Jeder soll nach seiner Facon selig werden – das ist der gedankliche Kern der Religionsfreiheit. Im Namen dieses Grundrechts hat das Bundesverfassungsgericht heute den Ball an die Länder zurück gespielt und diese ermächtigt, ihren muslimischen Lehrerinnen das Tragen von Kopftüchern zu verbieten. Sie müssen nur vorher die entsprechende gesetzliche Grundlage schaffen. Doch mit seinem spektakulären Urteil hat Karlsruhe dem Grundrecht einen schlechten Dienst erwiesen: Das Ergebnis ist weniger Religionsfreiheit, nicht mehr.

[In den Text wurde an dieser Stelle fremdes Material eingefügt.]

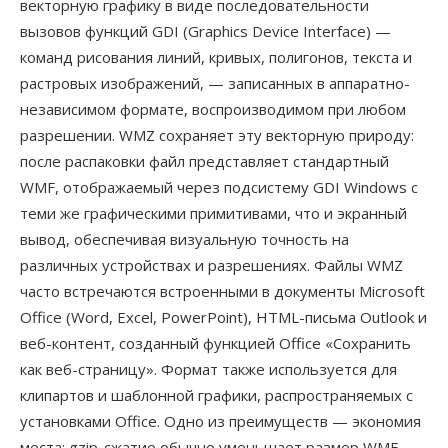
векторную графику в виде последовательности
вызовов функций GDI (Graphics Device Interface) —
команд рисования линий, кривых, полигонов, текста и
растровых изображений, — записанных в аппаратно-
независимом формате, воспроизводимом при любом
разрешении. WMZ сохраняет эту векторную природу:
после распаковки файл представляет стандартный
WMF, отображаемый через подсистему GDI Windows с
теми же графическими примитивами, что и экранный
вывод, обеспечивая визуальную точность на
различных устройствах и разрешениях. Файлы WMZ
часто встречаются встроенными в документы Microsoft
Office (Word, Excel, PowerPoint), HTML-письма Outlook и
веб-контент, созданный функцией Office «Сохранить
как веб-страницу». Формат также используется для
клипартов и шаблонной графики, распространяемых с
установками Office. Одно из преимуществ — экономия
места: gzip-сжатие обычно уменьшает размер WMF-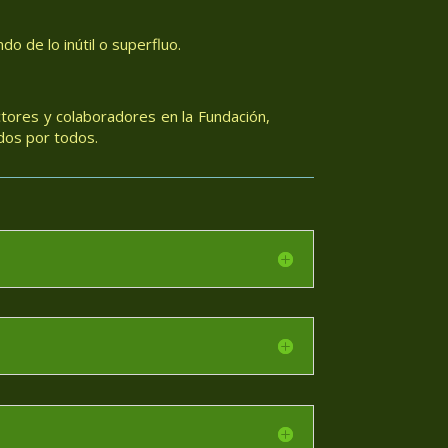
o de lo inútil o superfluo.
tores y colaboradores en la Fundación,
dos por todos.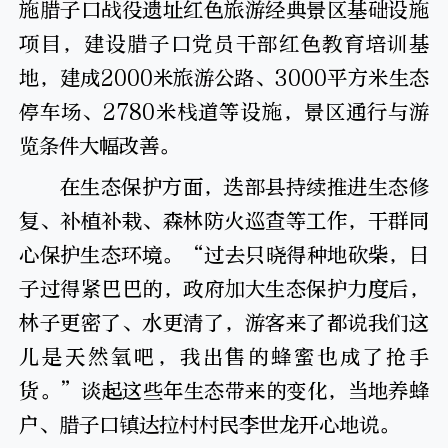
施腊子口战役遗址红色旅游经典景区基础设施
项目，建设腊子口党员干部红色教育培训基
地，建成2000米旅游公路、3000平方米生态
停车场、2780米栈道等设施，景区通行与游
览条件大幅改善。
在生态保护方面，迭部县持续推进生态修
复、补植补栽、森林防火巡查等工作，干群同
心保护生态环境。“过去只晓得种地砍柴，日
子过得紧巴巴的，政府加大生态保护力度后，
林子更密了、水更清了，游客来了都说我们这
儿是天然氧吧，我出售的蜂蜜也成了抢手
货。”谈起这些年生态带来的变化，当地养蜂
户、腊子口镇达拉村村民李世龙开心地说。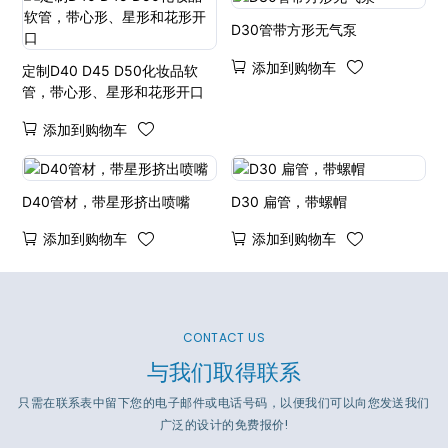
D30管带方形无气泵
添加到购物车
定制D40 D45 D50化妆品软
管，带心形、星形和花形开口
添加到购物车
D40管材，带星形挤出喷嘴
D30 扁管，带螺帽
添加到购物车
添加到购物车
CONTACT US
与我们取得联系
只需在联系表中留下您的电子邮件或电话号码，以便我们可以向您发送我们
广泛的设计的免费报价!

Das Kopftuch ist zwar auch Symbol weiblicher Unterdrückung im Islam, aber es ist deshalb nicht schon eine Art Hakenkreuz des religiösen Extremismus. Viele Musliminnen tragen es freiwillig und mit Stolz – unter ihnen die Lehrerin Fereshta Ludin. Jedem Schüler ist es zumutbar, sich mit Frau Ludins Freiheit, sich nach ihren religiösen Vorstellungen zu kleiden, auseinander zu setzen. Das kann der Erziehung nur nützen. Und der Achtung vor dem Recht, nach eigener Facon selig zu werden, auch.